Orazio Attanasio, UCL; Tim Besley, LSE; Roger Bootle, Capital Economics; Sir Howard Davies, LSE; Lord (Meghnad) Desai, House of Lords; Charles Goodhart, LSE; Albert Marcet, LSE; Costas Meghir, UCL; John Muellbauer, Nuffield College, Oxford; David Newbery, Cambridge University; Hashem Pesaran, Cambridge University; Christopher Pissarides, LSE; Danny Quah, LSE; Ken Rogoff, Harvard University; Bridget Rosewell, GLA and Volterra Consulting; Thomas Sargent, New York University; Anne Sibert, Birkbeck College, University of London; Lord (Andrew) Turnbull, House of Lords; Sir John Vickers, Oxford University; Michael Wickens, University of York and Cardiff Business School.
In June 2010, the Coalition government took office, and George Osborne announced fiscal consolidation plans to meet the concerns of Labour’s critics.
The analysis in the ‘Economic Consequences of Mr Osborne’ – published in July 2010 – was prepared as a reaction to this latest manifestation of academic influence over political consensus. We sought to learn from the record of history embodied in the National Accounts. As the quotation at the head of this paper shows, we were careful not to claim too much.
Some six years later, vast damage has been inflicted on public services and the public sector workforce. Five years of consolidation became ten years, with total spending cuts virtually doubling in size. The economy has barely expanded in per capita terms relative to the pre-crisis peak, and public sector debt as a share of GDP is still rising in spite of a vast fire sale of public assets.

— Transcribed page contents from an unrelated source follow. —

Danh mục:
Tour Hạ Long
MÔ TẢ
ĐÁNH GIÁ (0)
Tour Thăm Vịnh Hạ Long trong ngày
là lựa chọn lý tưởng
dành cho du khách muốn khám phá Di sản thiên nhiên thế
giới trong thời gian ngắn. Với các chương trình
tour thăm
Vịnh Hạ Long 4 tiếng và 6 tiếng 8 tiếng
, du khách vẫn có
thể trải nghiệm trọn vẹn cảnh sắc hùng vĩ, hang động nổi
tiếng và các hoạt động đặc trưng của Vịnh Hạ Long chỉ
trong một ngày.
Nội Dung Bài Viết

Our analysis showed it would have been unwise to expect anything else.
Various authors objected to our technique as lacking in scientific or econometric rigour, or as simply self-fulfilling on account of the relation between debt and the deficit and between government expenditure and income. Given these relations between variables and their non-homogeneity over time, no technique, simple or complex, is infallible. The best technique we maintain is to study the results of economic policy as distinct episodes from history that might advise present actions, not as variables in a regression.

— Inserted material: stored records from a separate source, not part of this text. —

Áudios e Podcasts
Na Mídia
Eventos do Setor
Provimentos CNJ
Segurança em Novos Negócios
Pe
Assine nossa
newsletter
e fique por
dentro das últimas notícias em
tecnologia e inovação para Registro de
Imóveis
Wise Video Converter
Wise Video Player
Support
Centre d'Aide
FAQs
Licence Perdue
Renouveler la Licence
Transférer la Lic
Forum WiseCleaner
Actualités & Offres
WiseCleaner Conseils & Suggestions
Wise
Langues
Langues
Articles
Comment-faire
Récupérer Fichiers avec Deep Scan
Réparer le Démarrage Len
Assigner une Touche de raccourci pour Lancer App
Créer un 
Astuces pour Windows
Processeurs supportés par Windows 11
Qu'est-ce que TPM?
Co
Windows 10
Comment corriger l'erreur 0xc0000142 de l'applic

The acclaimed contributions to the austerity case were far more culpable of methodological error; our particular bugbear was the (still) commonplace usage of the deficit as a guide to the extent of austerity. Alesina and Ardagna’s work on which the Treasury case rested heavily, had already been dismantled (see page 33, n.29). Now Rogoff and Reinhart have been discredited in a very public way. With the evidence thin on the ground in the first place, there is very little reputable evidence left for the beneficial effects of austerity. Conversely, more and more evidence has accumulated against austerity.
International organisations have been responsible for much of this evidence. First the IMF revised their previous estimates of multipliers to substantially higher figures, which they say better reflects recent evidence. The OECD has also moved towards a more expansionary stance, culminating in their 18 February 2016 interim Economic Outlook. The press release includes this categorical re-assertion the Keynes position, no truer now than it was five or eighty-five years ago:
A commitment to raising public investment collectively would boost demand while remaining on a fiscally sustainable path. Investment spending has a high multiplier, while quality infrastructure projects would help to support future growth, making up for the shortfall in investment following the cuts imposed across advanced countries in recent years. These effects would be enhanced by, indeed need to be undertaken in conjunction with, structural reforms that would allow the private sector to benefit from the additional infrastructure; notably in the Europe Union, cross-border regulatory barriers are a significant obstacle. Collective public investment action combined with structural reforms would lead to a stronger GDP gain, thereby reducing the debt-to-GDP ratio in the near term.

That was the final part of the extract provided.